From the strength of the odor of a plant no conclusion can be drawn as to the quantity of volatile oil present. If this were the case, the hyacinth, for instance, would contain more oil than the coniferae, whilst in fact it contains so little that it can be separated only with the greatest difficulty. The odor does not depend on the quantity, but on the quality of the oil; a plant may diffuse but little odor and still contain much volatile oil. Of the various families of plants, the labiatae, umbelliferae, and coniferae are richest in volatile oils.

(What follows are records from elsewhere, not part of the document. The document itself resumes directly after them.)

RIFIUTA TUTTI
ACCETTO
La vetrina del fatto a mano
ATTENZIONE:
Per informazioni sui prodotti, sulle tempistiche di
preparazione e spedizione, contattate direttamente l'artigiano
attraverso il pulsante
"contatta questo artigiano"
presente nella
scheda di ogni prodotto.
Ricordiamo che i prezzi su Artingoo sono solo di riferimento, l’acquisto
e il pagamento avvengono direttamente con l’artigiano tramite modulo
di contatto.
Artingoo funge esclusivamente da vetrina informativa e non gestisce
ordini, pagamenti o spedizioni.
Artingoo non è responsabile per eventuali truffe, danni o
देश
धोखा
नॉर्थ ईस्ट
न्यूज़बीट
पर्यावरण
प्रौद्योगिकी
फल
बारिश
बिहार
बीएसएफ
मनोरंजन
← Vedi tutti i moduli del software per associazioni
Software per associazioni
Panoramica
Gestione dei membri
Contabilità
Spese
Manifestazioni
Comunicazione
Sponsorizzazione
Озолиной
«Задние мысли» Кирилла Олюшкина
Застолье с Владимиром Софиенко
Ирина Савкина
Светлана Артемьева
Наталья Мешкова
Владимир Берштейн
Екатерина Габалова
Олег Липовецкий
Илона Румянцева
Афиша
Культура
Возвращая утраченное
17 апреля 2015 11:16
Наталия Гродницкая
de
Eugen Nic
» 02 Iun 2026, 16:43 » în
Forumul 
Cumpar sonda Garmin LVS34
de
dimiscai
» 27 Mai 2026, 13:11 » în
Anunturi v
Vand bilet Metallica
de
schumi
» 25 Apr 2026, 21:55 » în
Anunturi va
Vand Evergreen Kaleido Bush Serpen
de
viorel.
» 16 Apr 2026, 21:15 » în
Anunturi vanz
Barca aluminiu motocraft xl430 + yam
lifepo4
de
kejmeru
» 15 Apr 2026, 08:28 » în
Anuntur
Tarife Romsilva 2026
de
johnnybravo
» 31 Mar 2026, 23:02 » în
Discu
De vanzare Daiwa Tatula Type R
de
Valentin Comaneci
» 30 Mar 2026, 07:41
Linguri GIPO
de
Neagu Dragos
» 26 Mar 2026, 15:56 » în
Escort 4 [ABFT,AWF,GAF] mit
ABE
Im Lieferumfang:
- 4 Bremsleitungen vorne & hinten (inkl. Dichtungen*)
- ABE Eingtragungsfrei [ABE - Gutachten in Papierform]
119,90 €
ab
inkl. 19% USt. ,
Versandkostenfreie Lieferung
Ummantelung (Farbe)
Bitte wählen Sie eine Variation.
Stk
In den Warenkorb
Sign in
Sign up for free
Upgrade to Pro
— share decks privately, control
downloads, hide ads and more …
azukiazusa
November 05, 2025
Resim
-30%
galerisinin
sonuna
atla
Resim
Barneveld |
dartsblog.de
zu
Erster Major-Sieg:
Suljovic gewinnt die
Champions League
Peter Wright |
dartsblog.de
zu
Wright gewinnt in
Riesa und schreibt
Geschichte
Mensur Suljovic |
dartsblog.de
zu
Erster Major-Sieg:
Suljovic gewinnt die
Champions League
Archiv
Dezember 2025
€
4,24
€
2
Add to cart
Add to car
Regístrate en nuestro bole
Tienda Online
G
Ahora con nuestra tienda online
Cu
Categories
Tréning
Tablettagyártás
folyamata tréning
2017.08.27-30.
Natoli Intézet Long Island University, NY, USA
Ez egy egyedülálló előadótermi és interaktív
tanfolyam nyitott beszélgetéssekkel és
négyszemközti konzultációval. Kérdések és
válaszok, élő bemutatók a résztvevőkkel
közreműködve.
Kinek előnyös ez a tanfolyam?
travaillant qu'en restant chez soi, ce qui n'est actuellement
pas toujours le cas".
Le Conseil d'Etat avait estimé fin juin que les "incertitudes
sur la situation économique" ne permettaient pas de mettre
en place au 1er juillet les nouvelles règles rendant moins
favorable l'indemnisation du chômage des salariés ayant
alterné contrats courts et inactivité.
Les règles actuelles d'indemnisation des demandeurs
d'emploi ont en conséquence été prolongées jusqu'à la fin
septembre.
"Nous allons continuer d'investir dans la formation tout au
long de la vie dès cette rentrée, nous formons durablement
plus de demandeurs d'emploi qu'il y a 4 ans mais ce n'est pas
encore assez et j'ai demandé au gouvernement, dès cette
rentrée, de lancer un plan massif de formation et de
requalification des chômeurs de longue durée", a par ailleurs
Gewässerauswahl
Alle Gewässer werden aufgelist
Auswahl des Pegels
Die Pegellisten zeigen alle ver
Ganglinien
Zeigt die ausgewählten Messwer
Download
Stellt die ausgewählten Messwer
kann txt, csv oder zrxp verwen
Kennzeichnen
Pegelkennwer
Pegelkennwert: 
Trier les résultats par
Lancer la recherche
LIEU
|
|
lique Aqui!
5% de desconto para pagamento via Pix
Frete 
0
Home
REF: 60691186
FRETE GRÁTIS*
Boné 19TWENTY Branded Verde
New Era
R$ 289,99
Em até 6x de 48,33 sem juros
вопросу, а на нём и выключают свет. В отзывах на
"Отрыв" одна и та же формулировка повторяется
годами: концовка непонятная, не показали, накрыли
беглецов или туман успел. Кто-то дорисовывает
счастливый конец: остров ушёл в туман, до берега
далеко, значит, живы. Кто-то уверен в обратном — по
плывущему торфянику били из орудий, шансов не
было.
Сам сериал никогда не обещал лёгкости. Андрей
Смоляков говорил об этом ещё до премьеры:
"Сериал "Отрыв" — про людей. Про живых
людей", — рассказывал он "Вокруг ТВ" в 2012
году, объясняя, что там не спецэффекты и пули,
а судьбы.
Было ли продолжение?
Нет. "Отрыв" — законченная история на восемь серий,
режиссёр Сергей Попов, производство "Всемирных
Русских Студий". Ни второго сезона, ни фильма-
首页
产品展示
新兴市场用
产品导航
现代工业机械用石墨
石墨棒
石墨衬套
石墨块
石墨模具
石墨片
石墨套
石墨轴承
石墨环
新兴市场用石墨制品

In every climate plants diffuse odor, those growing in tropical latitudes being more prolific in this respect than the plants of colder regions, which, however, yield the most delicate perfume. Although the East Indies, Ceylon, Peru, and Mexico afford some of the choicest perfumes, Central Europe is the actual flower garden of the perfumer, Grasse, Cannes, and Nice being the principal places for the production of perfume-materials. Thanks to the geographical position of these places, the cultivator, within a comparatively narrow space, has at his disposal various climates suitable for the most perfect development of the plants. The Acacia Farnesiana grows on the seashore, without having to fear frost, which in one night might destroy the entire crop, while at the foot of the Alps, on Mount Esteral, the violet diffuses a much sweeter odor than in the hotter regions, where the olive and the tuberose reach perfect bloom. England asserts its superiority in oils of lavender and peppermint. The volatile oils obtained from plants cultivated in Mitcham and Hitchin command a considerably higher price than those from other localities, this preference being justified only by the delicacy of their perfume. Cannes is best suited for roses, acacias, jasmine, and neroli, while in Nimes, thyme, rosemary, and lavender are chiefly cultivated. Nice is celebrated for its violets, while Sicily furnishes the lemon and orange, and Italy the iris and bergamotte.